◆ Exercise directions:
Copy the data exactly. Images are to be left out.

◆ Provided records:
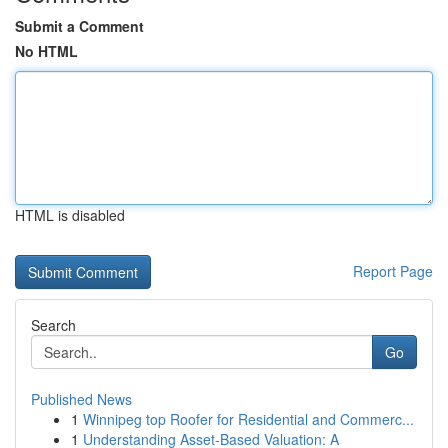
Submit a Comment
No HTML
HTML is disabled
Report Page
Search
Go
Published News
1
Winnipeg top Roofer for Residential and Commerc...
1
Understanding Asset-Based Valuation: A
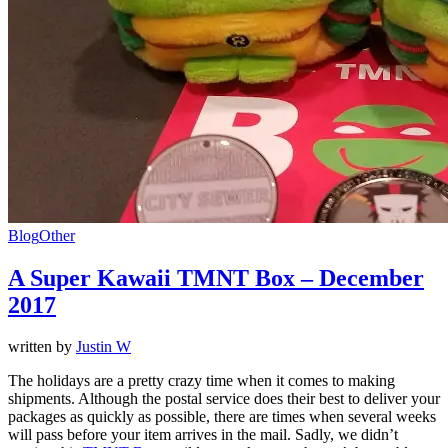
Blog
Other
A Super Kawaii TMNT Box – December
2017
written by
Justin W
The holidays are a pretty crazy time when it comes to making
shipments. Although the postal service does their best to deliver your
packages as quickly as possible, there are times when several weeks
will pass before your item arrives in the mail. Sadly, we didn’t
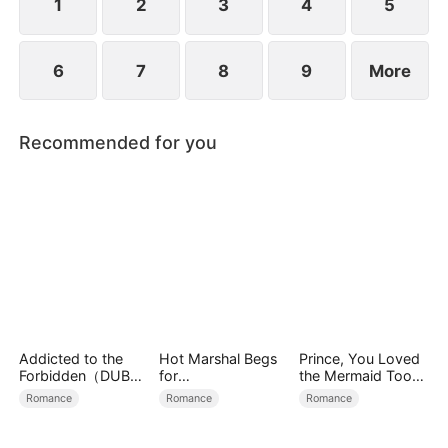
another.
1
2
3
4
5
6
7
8
9
More
Recommended for you
Addicted to the
Hot Marshal Begs
Prince, You Loved
Forbidden（DUBBE
for
the Mermaid Too
D）
Marriage（DUBBE
Late
Romance
Romance
Romance
D）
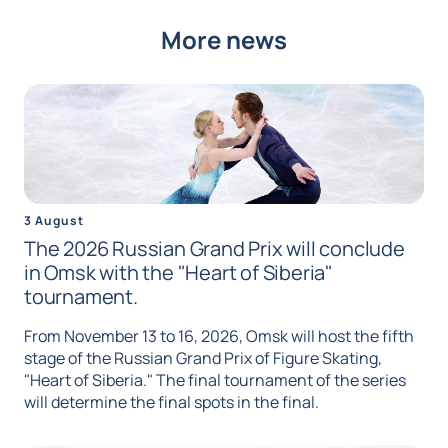
More news
3 August
The 2026 Russian Grand Prix will conclude
in Omsk with the "Heart of Siberia"
tournament.
From November 13 to 16, 2026, Omsk will host the fifth
stage of the Russian Grand Prix of Figure Skating,
"Heart of Siberia." The final tournament of the series
will determine the final spots in the final.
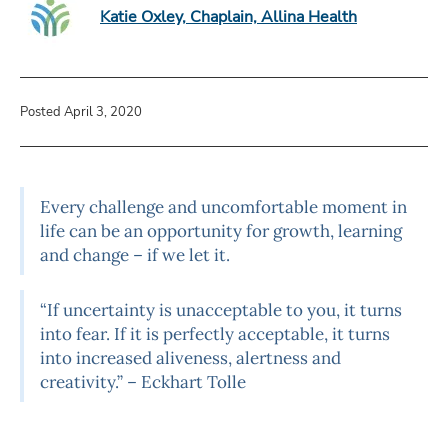
Katie Oxley, Chaplain, Allina Health
Posted April 3, 2020
Every challenge and uncomfortable moment in
life can be an opportunity for growth, learning
and change – if we let it.
“If uncertainty is unacceptable to you, it turns
into fear. If it is perfectly acceptable, it turns
into increased aliveness, alertness and
creativity.” – Eckhart Tolle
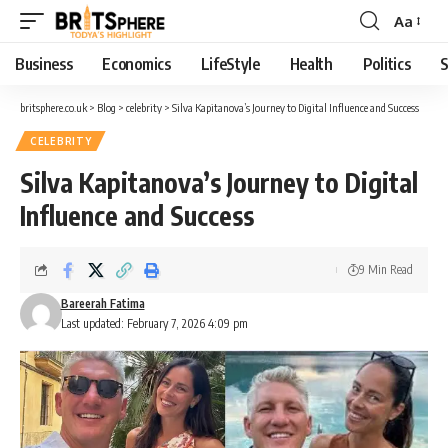
Aa
Business
Economics
LifeStyle
Health
Politics
S
britsphere.co.uk
>
Blog
>
celebrity
>
Silva Kapitanova’s Journey to Digital Influence and Success
CELEBRITY
Silva Kapitanova’s Journey to Digital
Influence and Success
9 Min Read
Bareerah Fatima
Last updated: February 7, 2026 4:09 pm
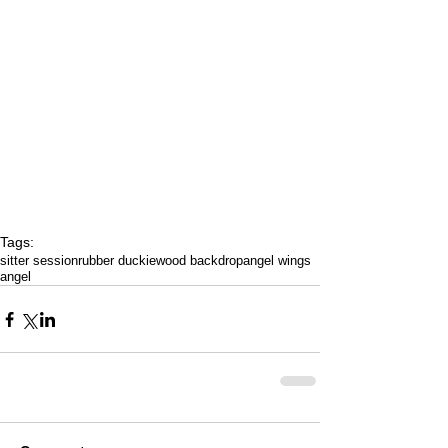
Tags:
sitter session
rubber duckie
wood backdrop
angel wings
angel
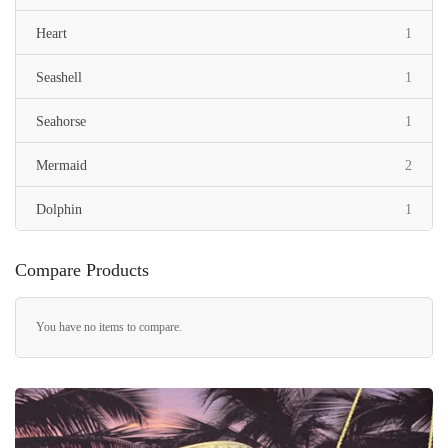
item
Heart
1
item
Seashell
1
item
Seahorse
1
items
Mermaid
2
item
Dolphin
1
items
Maile Leaf
3
Compare Products
item
Women
1
You have no items to compare.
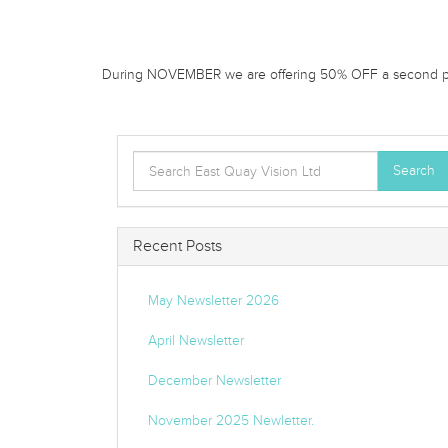
During NOVEMBER we are offering 50% OFF a second pai
Search
Search
for:
Recent Posts
May Newsletter 2026
April Newsletter
December Newsletter
November 2025 Newletter.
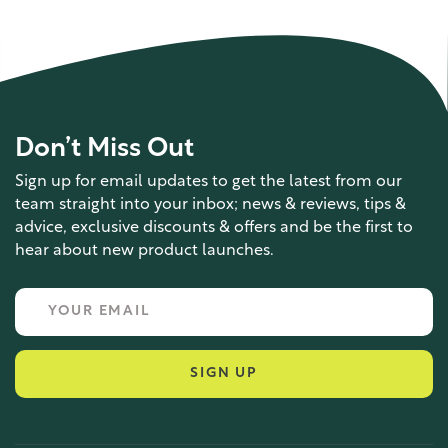
Don’t Miss Out
Sign up for email updates to get the latest from our
team straight into your inbox; news & reviews, tips &
advice, exclusive discounts & offers and be the first to
hear about new product launches.
SIGN UP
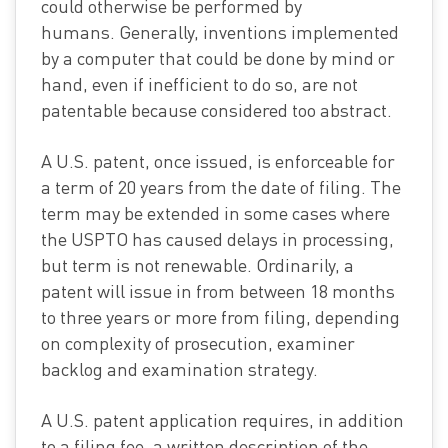
could otherwise be performed by
humans. Generally, inventions implemented
by a computer that could be done by mind or
hand, even if inefficient to do so, are not
patentable because considered too abstract.
A U.S. patent, once issued, is enforceable for
a term of 20 years from the date of filing. The
term may be extended in some cases where
the USPTO has caused delays in processing,
but term is not renewable. Ordinarily, a
patent will issue in from between 18 months
to three years or more from filing, depending
on complexity of prosecution, examiner
backlog and examination strategy.
A U.S. patent application requires, in addition
to a filing fee, a written description of the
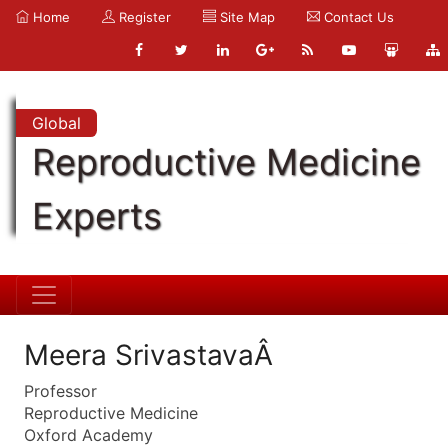
Home
Register
Site Map
Contact Us
Global
Reproductive Medicine
Experts
Meera SrivastavaÂ
Professor
Reproductive Medicine
Oxford Academy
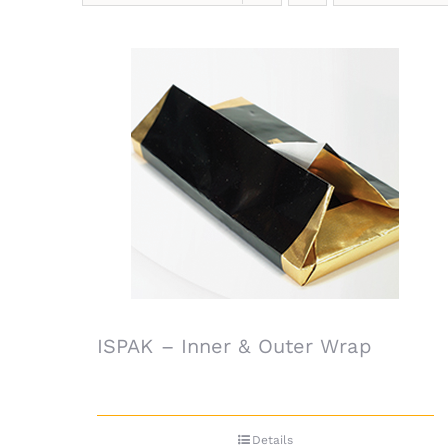
ISPAK – Inner & Outer Wrap
Details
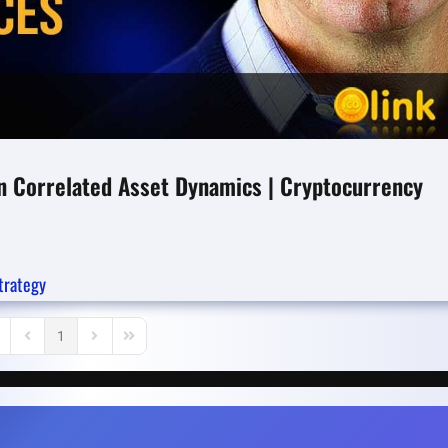
 in Correlated Asset Dynamics | Cryptocurrency
trategy
1
rst Page
Previous Page
Next Page
Last Page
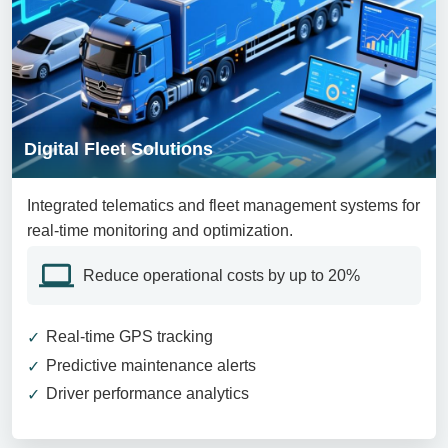
Digital Fleet Solutions
Integrated telematics and fleet management systems for
real-time monitoring and optimization.
Reduce operational costs by up to 20%
Real-time GPS tracking
Predictive maintenance alerts
Driver performance analytics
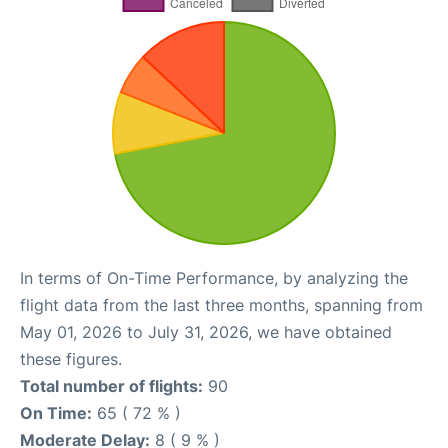
In terms of On-Time Performance, by analyzing the
flight data from the last three months, spanning from
May 01, 2026 to July 31, 2026, we have obtained
these figures.
Total number of flights:
90
On Time:
65 ( 72 % )
Moderate Delay:
8 ( 9 % )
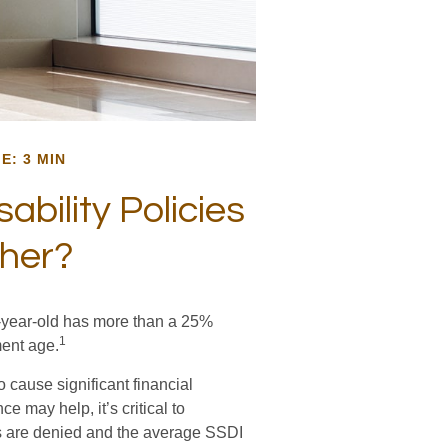
E: 3 MIN
ability Policies
her?
0-year-old has more than a 25%
1
ment age.
o cause significant financial
e may help, it’s critical to
ons are denied and the average SSDI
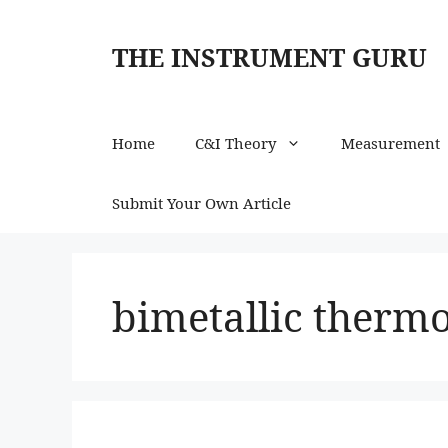
Skip
to
THE INSTRUMENT GURU
content
Home
C&I Theory
Measurement
Submit Your Own Article
bimetallic therm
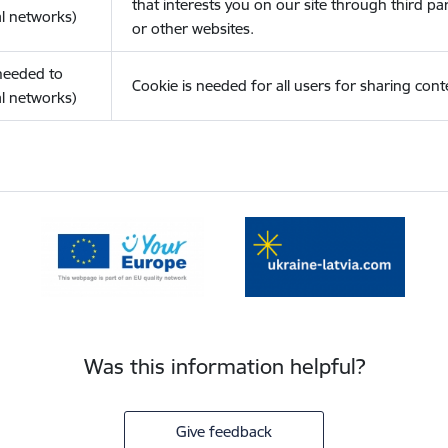
that interests you on our site through third pa
l networks)
or other websites.
(needed to
Cookie is needed for all users for sharing cont
l networks)
Was this information helpful?
Give feedback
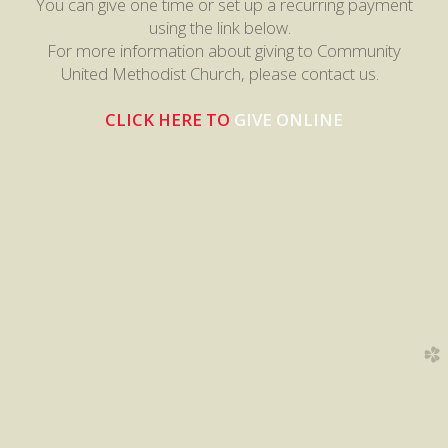
You can give one time or set up a recurring payment
using the link below.
For more information about giving to Community
United Methodist Church, please contact us.
CLICK HERE
TO
GIVE ONLINE
church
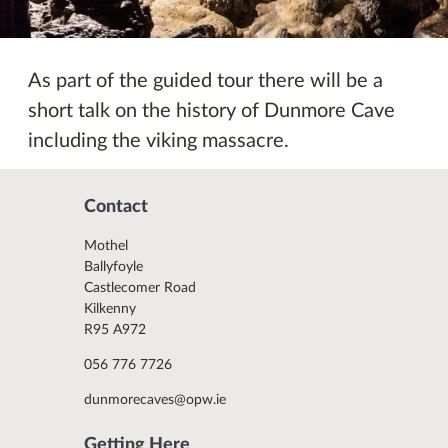
As part of the guided tour there will be a
short talk on the history of Dunmore Cave
including the viking massacre.
Contact
Mothel
Ballyfoyle
Castlecomer Road
Kilkenny
R95 A972
056 776 7726
dunmorecaves@opw.ie
Getting Here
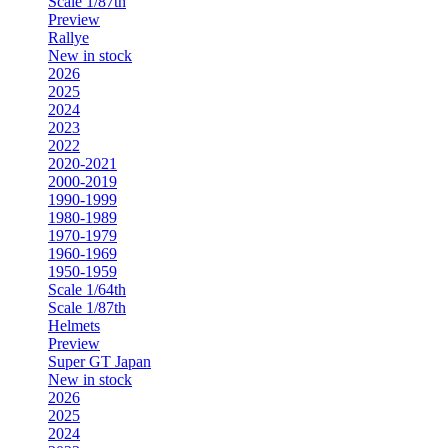
Scale 1/87th
Preview
Rallye
New in stock
2026
2025
2024
2023
2022
2020-2021
2000-2019
1990-1999
1980-1989
1970-1979
1960-1969
1950-1959
Scale 1/64th
Scale 1/87th
Helmets
Preview
Super GT Japan
New in stock
2026
2025
2024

◆ Solved exercise:
Submit a Comment
No HTML
HTML is disabled
Report Page
Search
Go
Published News
1
Winnipeg top Roofer for Residential and Commerc...
1
Understanding Asset-Based Valuation: A
Blog
Other
A Super Kawaii TMNT Box – December
2017
written by
Justin W
The holidays are a pretty crazy time when it comes to making
shipments. Although the postal service does their best to deliver your
packages as quickly as possible, there are times when several weeks
will pass before your item arrives in the mail. Sadly, we didn’t
another.
1
2
3
4
5
6
7
8
9
More
Recommended for you
Addicted to the
Hot Marshal Begs
Prince, You Loved
Forbidden（DUBBE
for
the Mermaid Too
D）
Marriage（DUBBE
Late
Romance
Romance
Romance
D）
More news
3 August
The 2026 Russian Grand Prix will conclude
in Omsk with the "Heart of Siberia"
tournament.
From November 13 to 16, 2026, Omsk will host the fifth
stage of the Russian Grand Prix of Figure Skating,
"Heart of Siberia." The final tournament of the series
will determine the final spots in the final.
Katie Oxley, Chaplain, Allina Health
Posted April 3, 2020
Every challenge and uncomfortable moment in
life can be an opportunity for growth, learning
and change – if we let it.
“If uncertainty is unacceptable to you, it turns
into fear. If it is perfectly acceptable, it turns
into increased aliveness, alertness and
creativity.” – Eckhart Tolle
Aa
Business
Economics
LifeStyle
Health
Politics
S
britsphere.co.uk
>
Blog
>
celebrity
>
Silva Kapitanova’s Journey to Digital Influence and Success
CELEBRITY
Silva Kapitanova’s Journey to Digital
Influence and Success
9 Min Read
Bareerah Fatima
Last updated: February 7, 2026 4:09 pm
Tags:
sitter session
rubber duckie
wood backdrop
angel wings
angel
item
Heart
1
item
Seashell
1
item
Seahorse
1
items
Mermaid
2
item
Dolphin
1
items
Maile Leaf
3
Compare Products
item
Women
1
You have no items to compare.
During NOVEMBER we are offering 50% OFF a second pai
Search
Search
for:
Recent Posts
May Newsletter 2026
April Newsletter
December Newsletter
November 2025 Newletter.
Don’t Miss Out
Sign up for email updates to get the latest from our
team straight into your inbox; news & reviews, tips &
advice, exclusive discounts & offers and be the first to
hear about new product launches.
SIGN UP
could otherwise be performed by
humans. Generally, inventions implemented
by a computer that could be done by mind or
hand, even if inefficient to do so, are not
patentable because considered too abstract.
A U.S. patent, once issued, is enforceable for
a term of 20 years from the date of filing. The
term may be extended in some cases where
the USPTO has caused delays in processing,
but term is not renewable. Ordinarily, a
patent will issue in from between 18 months
to three years or more from filing, depending
on complexity of prosecution, examiner
backlog and examination strategy.
A U.S. patent application requires, in addition
to a filing fee, a written description of the
Home
Register
Site Map
Contact Us
Global
Reproductive Medicine
Experts
Meera SrivastavaÂ
Professor
Reproductive Medicine
Oxford Academy
ISPAK – Inner & Outer Wrap
Details
 in Correlated Asset Dynamics | Cryptocurrency
trategy
1
rst Page
Previous Page
Next Page
Last Page
Digital Fleet Solutions
Integrated telematics and fleet management systems for
real-time monitoring and optimization.
Reduce operational costs by up to 20%
Real-time GPS tracking
Predictive maintenance alerts
Driver performance analytics
In terms of On-Time Performance, by analyzing the
flight data from the last three months, spanning from
May 01, 2026 to July 31, 2026, we have obtained
these figures.
Total number of flights:
90
On Time:
65 ( 72 % )
Moderate Delay:
8 ( 9 % )
E: 3 MIN
ability Policies
her?
0-year-old has more than a 25%
1
ment age.
o cause significant financial
e may help, it’s critical to
ons are denied and the average SSDI
Skip
to
THE INSTRUMENT GURU
content
Home
C&I Theory
Measurement
Submit Your Own Article
bimetallic therm
that interests you on our site through third pa
l networks)
or other websites.
(needed to
Cookie is needed for all users for sharing cont
l networks)
Was this information helpful?
Give feedback
You can give one time or set up a recurring payment
using the link below.
For more information about giving to Community
United Methodist Church, please contact us.
CLICK HERE
TO
GIVE ONLINE
church
As part of the guided tour there will be a
short talk on the history of Dunmore Cave
including the viking massacre.
Contact
Mothel
Ballyfoyle
Castlecomer Road
Kilkenny
R95 A972
056 776 7726
dunmorecaves@opw.ie
Getting Here
Scale 1/87th
Preview
Rallye
New in stock
2026
2025
2024
2023
2022
2020-2021
2000-2019
1990-1999
1980-1989
1970-1979
1960-1969
1950-1959
Scale 1/64th
Scale 1/87th
Helmets
Preview
Super GT Japan
New in stock
2026
2025
2024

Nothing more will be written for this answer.